WHAT TO PRODUCE: Only lines containing "Tổng" belong in the answer, each copied from the entries below.
* * *
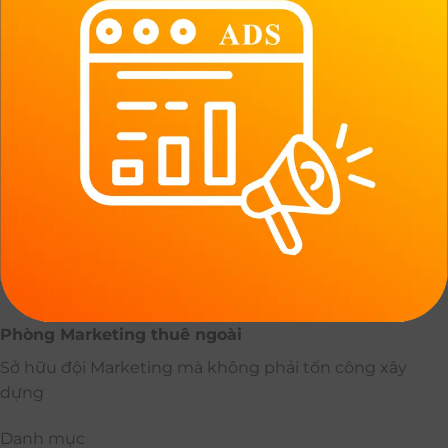
Phòng Marketing thuê ngoài
Sở hữu đội Marketing mà không phải tốn công xây
dựng
Danh mục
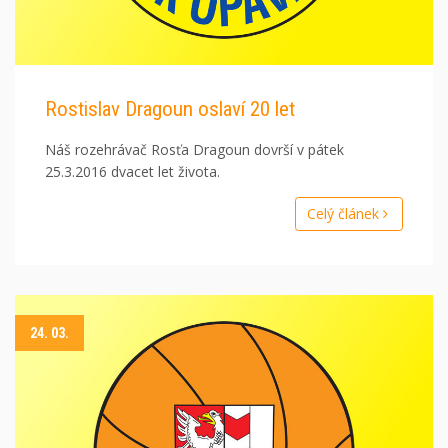
Rostislav Dragoun oslaví 20 let
Náš rozehrávač Rosťa Dragoun dovrší v pátek
25.3.2016 dvacet let života.
Celý článek
24. 03.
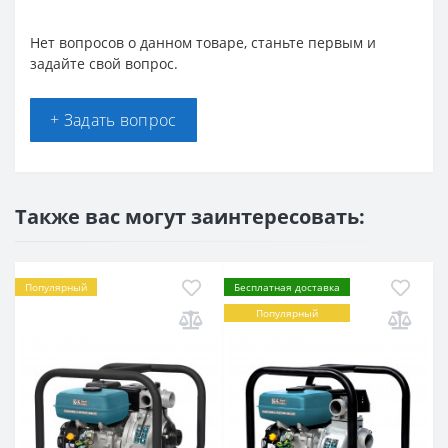
Нет вопросов о данном товаре, станьте первым и
задайте свой вопрос.
+ Задать вопрос
Также вас могут заинтересовать:
Популярный
Бесплатная доставка
Популярный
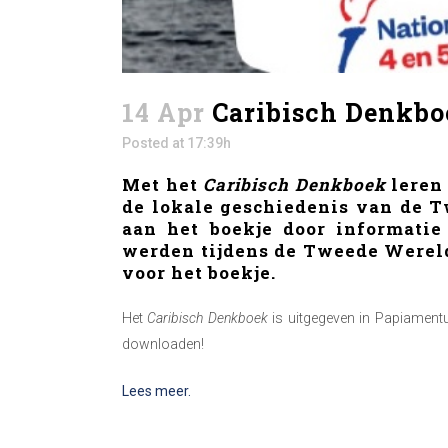
14 Apr
Caribisch Denkboe
Posted at 17:39h
Met het
Caribisch Denkboek
leren 
de lokale geschiedenis van de 
aan het boekje door informatie
werden tijdens de Tweede Wereld
voor het boekje.
Het
Caribisch Denkboek
is uitgegeven in Papiamentu,
downloaden!
Lees meer.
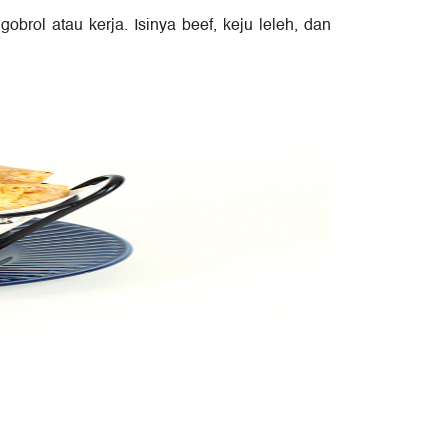
brol atau kerja. Isinya beef, keju leleh, dan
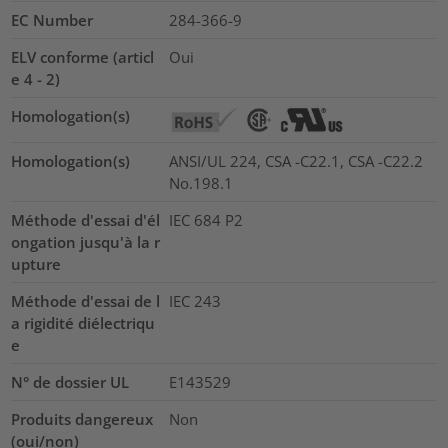
EC Number
284-366-9
ELV conforme (articl
Oui
e 4 - 2)
Homologation(s)
Homologation(s)
ANSI/UL 224, CSA -C22.1, CSA -C22.2
No.198.1
Méthode d'essai d'él
IEC 684 P2
ongation jusqu'à la r
upture
Méthode d'essai de l
IEC 243
a rigidité diélectriqu
e
N° de dossier UL
E143529
Produits dangereux
Non
(oui/non)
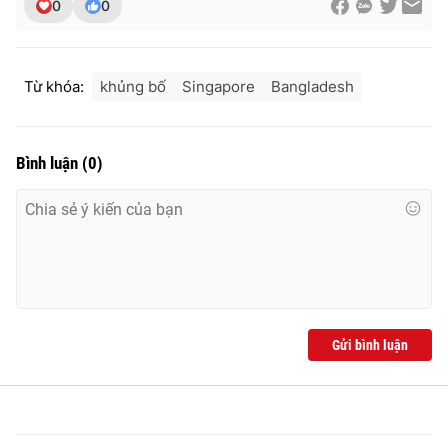
0
0
Từ khóa:
khủng bố
Singapore
Bangladesh
THỜI BÁO VTV
Bình luận
(
0
)
Theo dõi báo trên
Cơ quan chủ quản:
Đài Truyền hình Việt Nam
Cơ quan báo chí:
Thời báo VTV
Giấy phép hoạt động báo in và báo điện tử số 483/GP-BTTTT
cấp ngày 29/12/2023
Gửi bình luận
Tổng Biên tập:
Vũ Thanh Thủy
Phó Tổng Biên tập:
Nguyễn Thị Mỹ Hạnh, Phạm Quốc Thắng,
Nguyễn Trọng Ninh
Tổng đài VTV:
024.38 355 931 - 024.38 355 932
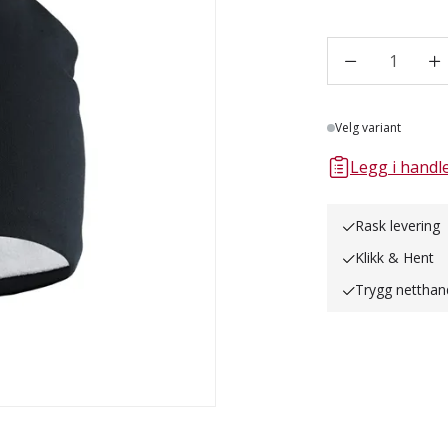
1
Lager
Velg variant
Legg i handle
Rask levering
Klikk & Hent
Trygg netthan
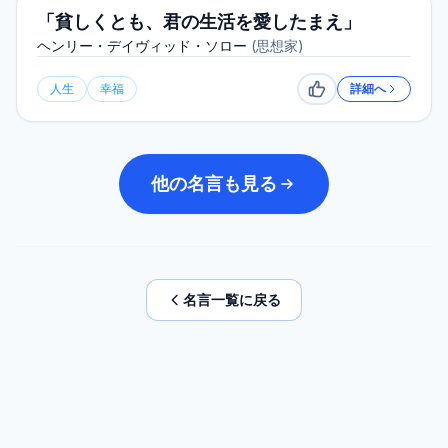
「貧しくとも、君の生活を愛したまえ」
ヘンリー・デイヴィッド・ソロー
(
思想家
)
人生
幸福
詳細へ
いいね
他の名言も見る
名言一覧に戻る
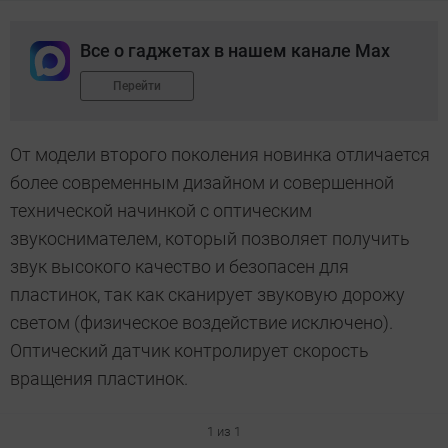
Все о гаджетах в нашем канале Max
Перейти
От модели второго поколения новинка отличается
более современным дизайном и совершенной
технической начинкой с оптическим
звукоснимателем, который позволяет получить
звук высокого качество и безопасен для
пластинок, так как сканирует звуковую дорожу
светом (физическое воздействие исключено).
Оптический датчик контролирует скорость
вращения пластинок.
1 из 1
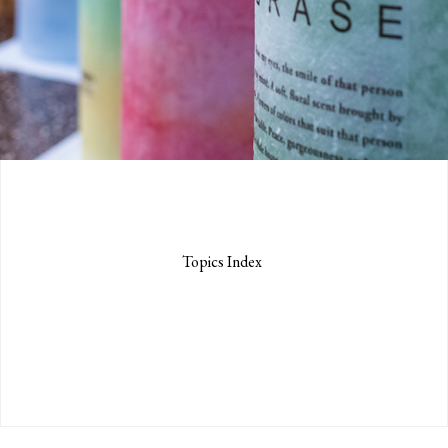
Topics Index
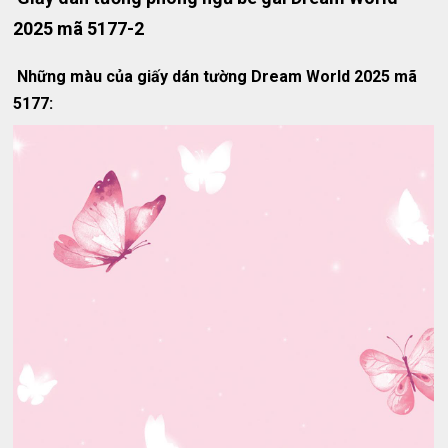
2025 mã 5177-2
Những màu của giấy dán tường Dream World 2025 mã
5177:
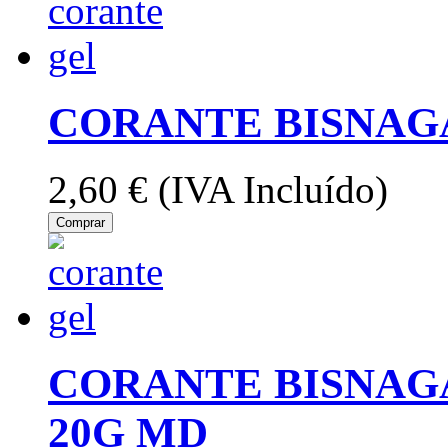
CORANTE BISNAGA
2,60 €
(IVA Incluído)
Comprar
CORANTE BISNAG
20G MD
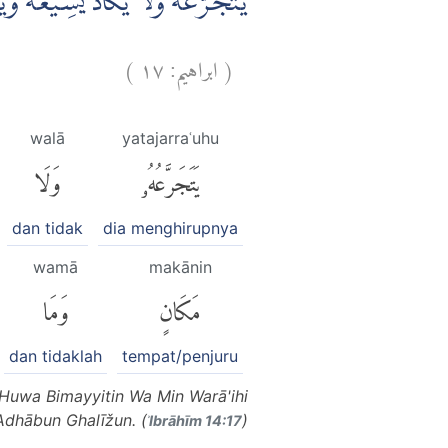
يَّتَجَرَّعُهٗ وَلَا يَكَادُ يُسِيْغُهٗ وَ
)
١٧
ابراهيم:
(
walā
yatajarraʿuhu
يَتَجَرَّعُهُۥ
وَلَا
dan tidak
dia menghirupnya
wamā
makānin
مَكَانٍ
وَمَا
dan tidaklah
tempat/penjuru
Huwa Bimayyitin Wa Min Warā'ihi
Adhābun Ghalīžun. (
)
ʾIbrāhīm 14:17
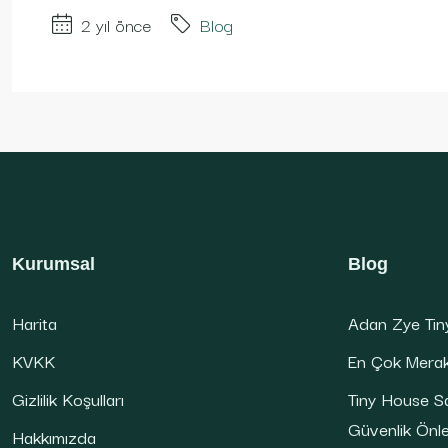
2 yıl önce
Blog
Kurumsal
Blog
Harita
Adan Zye Tin
KVKK
En Çok Merak 
Gizlilik Koşulları
Tiny House Sa
Güvenlik Önl
Hakkımızda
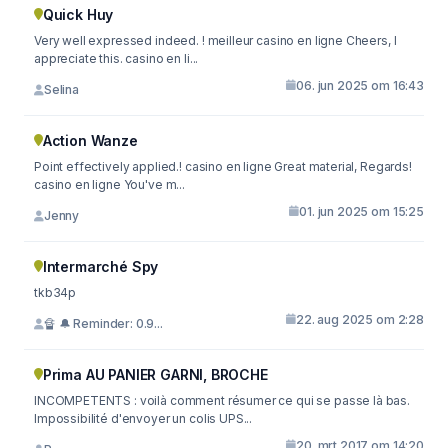
Quick Huy
Very well expressed indeed. ! meilleur casino en ligne Cheers, I
appreciate this. casino en li...
06. jun 2025 om 16:43
Selina
Action Wanze
Point effectively applied.! casino en ligne Great material, Regards!
casino en ligne You've m...
01. jun 2025 om 15:25
Jenny
Intermarché Spy
tkb34p
22. aug 2025 om 2:28
🔏 🔔 Reminder: 0.9...
Prima AU PANIER GARNI, BROCHE
INCOMPETENTS : voilà comment résumer ce qui se passe là bas.
Impossibilité d'envoyer un colis UPS...
20. mrt 2017 om 14:20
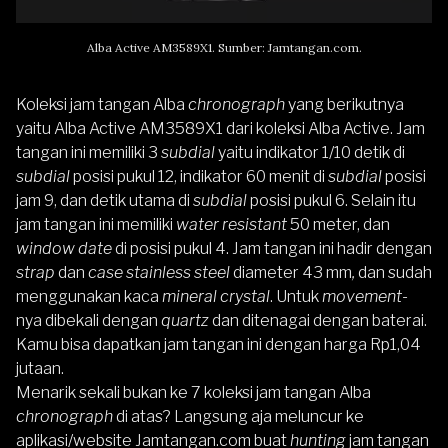
Alba Active AM3589X1. Sumber: Jamtangan.com.
Koleksi jam tangan Alba
chronograph
yang berikutnya
yaitu
Alba Active AM3589X1
dari koleksi
Alba Active
. Jam
tangan ini memiliki 3
subdial
yaitu indikator 1/10 detik di
subdial
posisi pukul 12, indikator 60 menit di
subdial
posisi
jam 9, dan detik utama di
subdial
posisi pukul 6. Selain itu
jam tangan ini memiliki
water resistant
50 meter, dan
window date
di posisi pukul 4. Jam tangan ini hadir dengan
strap
dan
case stainless steel
diameter 43 mm
,
dan sudah
menggunakan kaca
mineral crystal
. Untuk
movement-
nya dibekali dengan
quartz
dan ditenagai dengan baterai.
Kamu bisa dapatkan jam tangan ini dengan harga Rp1,04
jutaan.
Menarik sekali bukan ke 7 koleksi jam tangan Alba
chronograph
di atas? Langsung aja meluncur ke
aplikasi/website
Jamtangan.com
buat
hunting
jam tangan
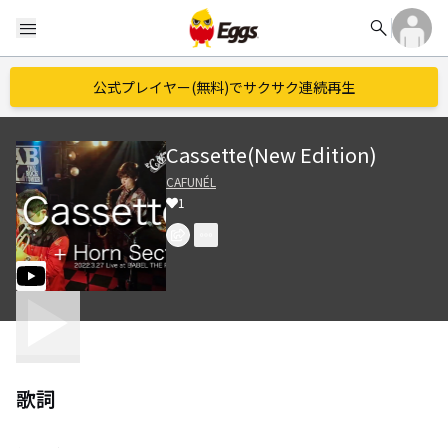
search
menu
公式プレイヤー(無料)でサクサク連続再生
Cassette(New Edition)
CAFUNÉL
1
歌詞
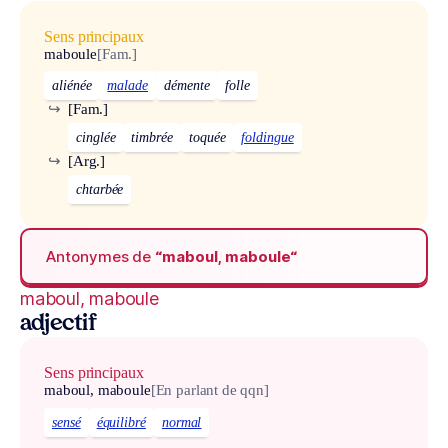
Sens principaux
maboule
[Fam.]
aliénée
malade
démente
folle
↪
[Fam.]
cinglée
timbrée
toquée
foldingue
↪
[Arg.]
chtarbée
Antonymes de
“maboul, maboule“
maboul, maboule
adjectif
Sens principaux
maboul, maboule
[En parlant de qqn]
sensé
équilibré
normal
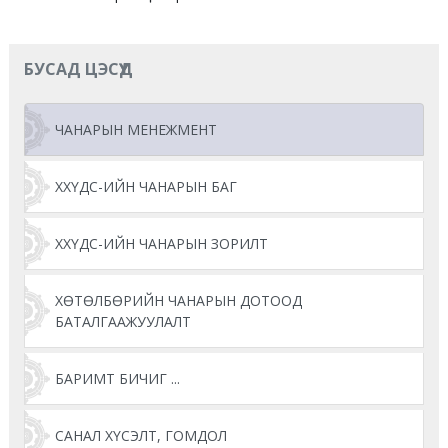
БУСАД ЦЭСҮҮД
ЧАНАРЫН МЕНЕЖМЕНТ
ХХҮДС-ИЙН ЧАНАРЫН БАГ
ХХҮДС-ИЙН ЧАНАРЫН ЗОРИЛТ
ХӨТӨЛБӨРИЙН ЧАНАРЫН ДОТООД
БАТАЛГААЖУУЛАЛТ
БАРИМТ БИЧИГ ...
САНАЛ ХҮСЭЛТ, ГОМДОЛ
* * *
TASK ANSWER:
Tổng Biên tập:
Phó Tổng Biên tập:
Tổng đài VTV:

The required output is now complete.